Fueling the world by leaf-power could become a reality in the future if researchers from Monash University in Melbourne, Australia have their way. Their newly published study details a system that turns water into fuel by using an artificial leaf that captures solar energy and converts it into hydrogen with outstanding efficiency. The fuel could be used to power everything from cars and houses to entire communities.
The details of the technology mark a massive step towards simulating practical, artificial photosynthesis by mimicking natural photosynthesis, where leaves take solar energy, water and CO2 and converts them into stored chemical energy for use later.
The process involves basically splitting up the water by passing an electric current through it and using nickel as a catalyst to separate out the hydrogen particles so they can be used for fuel. The result is one of the cleanest forms of energy, which contains no carbon and produces no carbon dioxide as a by-product.
"Hydrogen can be used to generate electricity directly in fuel cells. Cars driven by fuel cell electric engines are becoming available from a number of car manufacturers.

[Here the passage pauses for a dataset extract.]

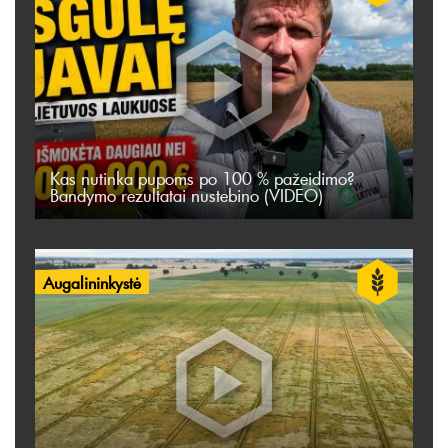
Kas nutinka pupoms po 100 % pažeidimo?
Bandymo rezultatai nustebino (VIDEO)
Augalininkystė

Hydrogen could even be used as an inexpensive energy storage technology at the household level to store energy from roof-top solar cells," explains Professor Doug MacFarlane, co-author of the paper.
When water is converted to hydrogen to serve as fuel, the success of the process is judged on its efficiency — if it is too slow, or too expensive, it is not practical. The photosynthesizing must conserve at least 10 percent of energy for it to be worthwhile. This efficiency rate has already been surpassed by other efforts, but the researchers from Monash have managed to achieve an efficiency in excess of 22 percent — by the far the highest ever seen, though not quite enough to make it financially viable... yet.
"Electrochemical splitting of water could provide a cheap, clean and renewable source of hydrogen as the ultimately sustainable fuel. This latest breakthrough is significant in that it takes us one step further towards this becoming a reality," said lead researcher Professor Leone Spiccia.